-- Activity --
The answer is a single figure: how many lines below contain the word "Canadá".
START Data
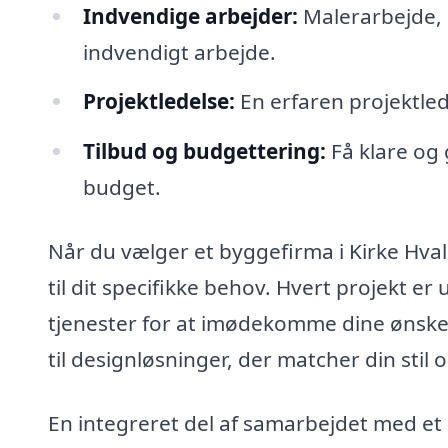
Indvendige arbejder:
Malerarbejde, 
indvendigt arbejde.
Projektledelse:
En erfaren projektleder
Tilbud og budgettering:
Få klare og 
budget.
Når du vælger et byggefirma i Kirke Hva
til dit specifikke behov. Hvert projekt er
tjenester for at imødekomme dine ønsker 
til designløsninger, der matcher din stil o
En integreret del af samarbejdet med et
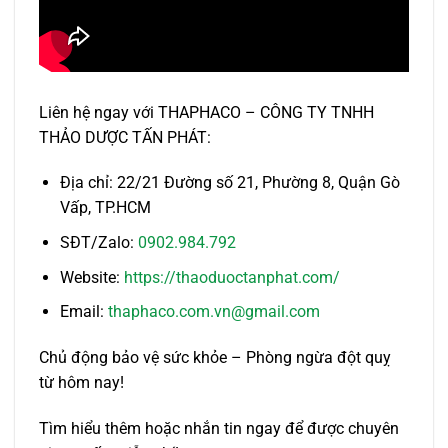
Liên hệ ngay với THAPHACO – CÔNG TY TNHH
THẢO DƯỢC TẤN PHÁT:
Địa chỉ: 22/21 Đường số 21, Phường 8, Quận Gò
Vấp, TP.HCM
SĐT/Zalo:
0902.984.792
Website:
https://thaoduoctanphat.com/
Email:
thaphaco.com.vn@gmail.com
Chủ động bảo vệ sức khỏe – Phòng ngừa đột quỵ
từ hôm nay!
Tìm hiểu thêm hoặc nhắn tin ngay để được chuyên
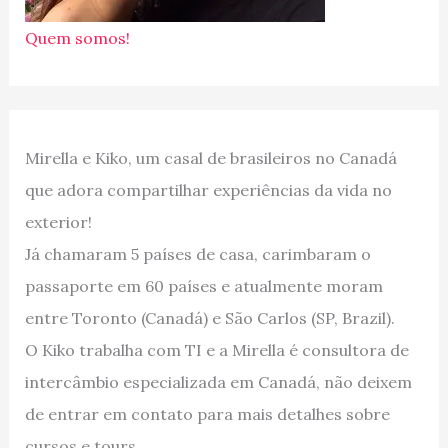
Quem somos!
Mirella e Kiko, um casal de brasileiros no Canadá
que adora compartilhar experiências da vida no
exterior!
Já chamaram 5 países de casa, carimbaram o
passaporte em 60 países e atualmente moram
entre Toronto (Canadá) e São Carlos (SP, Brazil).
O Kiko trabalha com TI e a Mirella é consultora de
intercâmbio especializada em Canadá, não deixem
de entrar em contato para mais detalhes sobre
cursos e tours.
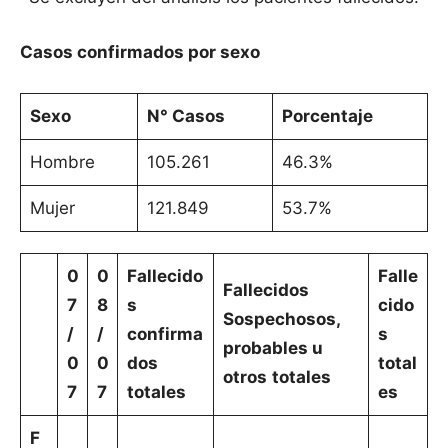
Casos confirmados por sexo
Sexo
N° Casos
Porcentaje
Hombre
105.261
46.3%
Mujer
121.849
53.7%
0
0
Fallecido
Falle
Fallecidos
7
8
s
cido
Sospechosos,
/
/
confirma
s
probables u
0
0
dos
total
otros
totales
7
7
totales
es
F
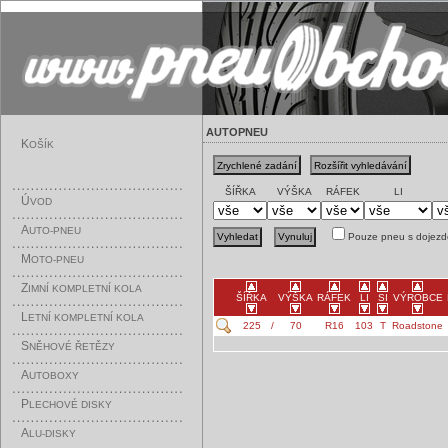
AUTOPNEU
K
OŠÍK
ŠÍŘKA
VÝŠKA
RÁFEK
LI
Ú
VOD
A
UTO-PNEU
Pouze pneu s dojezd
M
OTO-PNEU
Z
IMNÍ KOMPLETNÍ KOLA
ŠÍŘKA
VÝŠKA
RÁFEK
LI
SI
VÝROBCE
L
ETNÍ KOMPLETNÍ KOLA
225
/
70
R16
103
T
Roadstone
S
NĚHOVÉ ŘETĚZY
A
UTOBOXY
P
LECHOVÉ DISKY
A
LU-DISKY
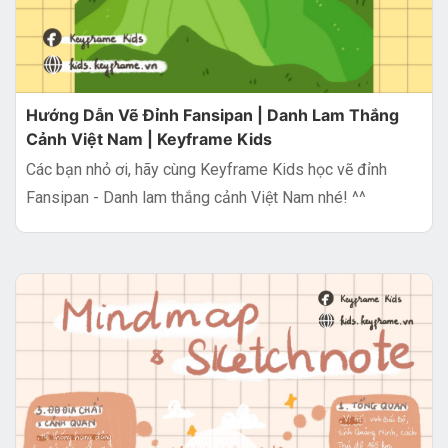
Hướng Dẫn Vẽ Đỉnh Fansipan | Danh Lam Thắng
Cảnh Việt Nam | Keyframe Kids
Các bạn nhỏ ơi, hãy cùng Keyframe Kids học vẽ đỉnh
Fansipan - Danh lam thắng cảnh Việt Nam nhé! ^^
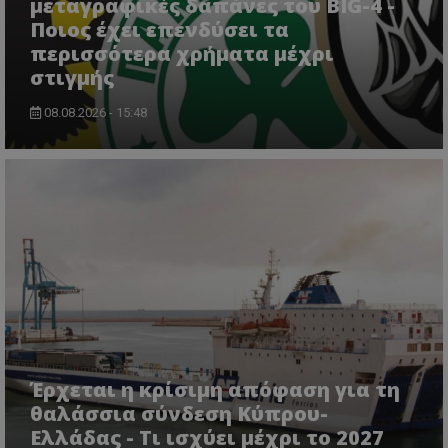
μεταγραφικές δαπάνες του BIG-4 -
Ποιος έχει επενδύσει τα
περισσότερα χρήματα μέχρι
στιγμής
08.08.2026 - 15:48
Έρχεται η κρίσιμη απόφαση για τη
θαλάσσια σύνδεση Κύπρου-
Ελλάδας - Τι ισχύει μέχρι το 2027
END Data
START Data
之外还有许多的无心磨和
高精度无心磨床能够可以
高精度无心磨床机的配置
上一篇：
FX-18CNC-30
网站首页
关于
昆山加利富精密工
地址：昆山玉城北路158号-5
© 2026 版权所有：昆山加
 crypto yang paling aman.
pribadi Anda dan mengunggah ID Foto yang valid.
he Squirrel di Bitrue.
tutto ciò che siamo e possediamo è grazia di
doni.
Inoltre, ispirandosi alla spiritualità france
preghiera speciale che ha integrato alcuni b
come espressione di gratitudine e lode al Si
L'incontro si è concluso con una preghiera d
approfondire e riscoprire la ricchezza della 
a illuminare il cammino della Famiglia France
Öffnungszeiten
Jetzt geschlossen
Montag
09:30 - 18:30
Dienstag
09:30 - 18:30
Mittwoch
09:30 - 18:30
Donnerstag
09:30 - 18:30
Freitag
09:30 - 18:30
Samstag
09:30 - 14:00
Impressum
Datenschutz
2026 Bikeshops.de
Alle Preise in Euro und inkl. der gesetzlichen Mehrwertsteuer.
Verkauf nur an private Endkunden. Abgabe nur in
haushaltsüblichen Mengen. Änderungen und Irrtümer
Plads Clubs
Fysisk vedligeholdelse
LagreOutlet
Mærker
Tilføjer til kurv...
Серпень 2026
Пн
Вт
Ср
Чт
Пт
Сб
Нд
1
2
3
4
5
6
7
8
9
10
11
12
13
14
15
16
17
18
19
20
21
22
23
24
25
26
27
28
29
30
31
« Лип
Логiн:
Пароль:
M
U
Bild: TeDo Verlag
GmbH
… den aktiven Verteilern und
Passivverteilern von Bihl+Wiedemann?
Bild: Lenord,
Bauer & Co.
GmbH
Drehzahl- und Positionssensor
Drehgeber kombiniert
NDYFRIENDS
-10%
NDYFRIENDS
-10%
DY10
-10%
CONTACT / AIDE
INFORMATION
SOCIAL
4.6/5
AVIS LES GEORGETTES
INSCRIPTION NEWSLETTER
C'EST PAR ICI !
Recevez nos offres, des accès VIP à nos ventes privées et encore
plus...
END Data
START Data
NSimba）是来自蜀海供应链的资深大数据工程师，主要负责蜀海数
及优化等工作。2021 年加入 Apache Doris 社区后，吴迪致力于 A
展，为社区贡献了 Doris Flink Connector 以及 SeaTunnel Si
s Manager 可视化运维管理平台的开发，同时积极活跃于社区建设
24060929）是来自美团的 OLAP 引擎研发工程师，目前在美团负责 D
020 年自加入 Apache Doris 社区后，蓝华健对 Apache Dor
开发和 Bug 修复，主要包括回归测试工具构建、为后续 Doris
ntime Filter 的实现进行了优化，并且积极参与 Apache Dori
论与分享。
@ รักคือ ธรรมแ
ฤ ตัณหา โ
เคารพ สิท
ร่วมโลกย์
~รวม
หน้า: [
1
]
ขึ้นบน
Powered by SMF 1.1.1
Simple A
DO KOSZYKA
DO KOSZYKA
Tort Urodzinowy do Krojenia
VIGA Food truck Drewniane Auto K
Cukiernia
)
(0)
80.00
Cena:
END Data
-- Output for this exercise --
3